It might be worth investing in a static IP if possible. If you feel adventurous and don’t mind doing some acrobatics, can try below solution. I didn’t get a chance to implement this service but suggesting if you are able to get someone configure this for you.
Option 1: Dynamic DNS
Subscribe to a Dynamic Dns service (there are plenty of them). The service will mostly like have you install a client on the machine whose IP keeps changing.
Setup a script on ERPNext server which regularly probes DDNS for new IP Address and updates fail2ban configuration accordingly
Option 2: VPN tunneling
You’ll have to host a VPN Server or subscribe to a service.

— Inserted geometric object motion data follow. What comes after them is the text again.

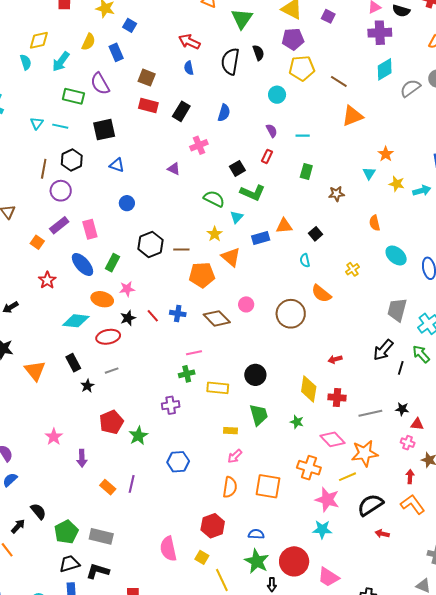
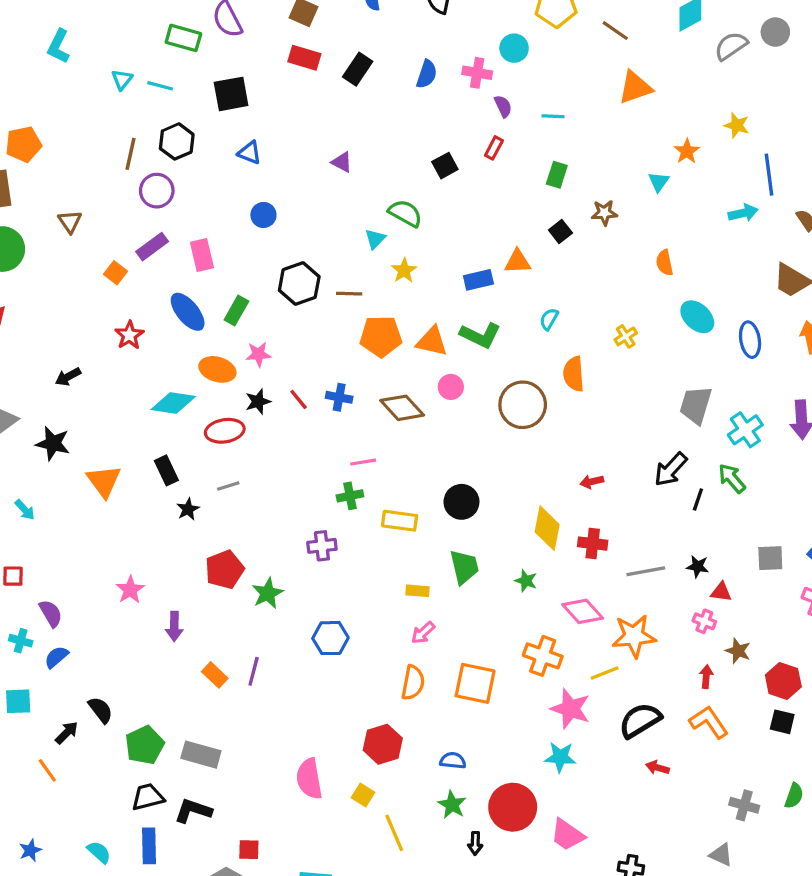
pink cross: (199, 145) -> (477, 73), moved, turned 30
yellow star: (397, 184) -> (737, 125), moved
green L-shape: (253, 193) -> (480, 335), moved
cyan triangle: (237, 217) -> (375, 239), moved
black square: (316, 234) -> (560, 232), moved
orange triangle: (231, 257) -> (432, 341), moved, turned -30
cyan semicircle: (305, 260) -> (549, 319), turned 40
orange semicircle: (321, 294) -> (574, 374), turned 45
green star: (257, 561) -> (452, 805), size x0.7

Connect your Client as well as ERPNext server to VPN (make sure that both get the same VPN IP address each time)
Whitelist your client’s VPN IP in Fail2Ban
Access your ERPNext site using Server’s VPN IP address
If the server is hosting multiple domains, you’ll have to host a local DNS server (risky and overkill for the purpose) and map your ERPNext domains to the server’s VPN IP address.
Is it normal to have up to 6 “400 bad request errors” within 10minutes? If so, what would be a more acceptable limit?
If the scenario above is abnormal and indicates a real issue, are there any pointers as to what may be the cause and how we can easily identify the offending client (most likely a web browser as indicated in the logs)?
True. Had the same issue and battled it for weeks thinking my database was crashing or my server specs was too low. Tripled my server config, tweaked mysql settings, increased gunicorn workers, optimized nginx but continued to have the same issue until i stumbled on a post about fail2ban blacklisting IPs intermittently. I checked the jail but couldn’t find my IP so i initially dismissed it as the problem. After a few more days and near sleepless nights i thought to myself “what have i got to lose?”. Whitelisted my IPs and wowzer!!! the problem went away. I almost kicked myself for it.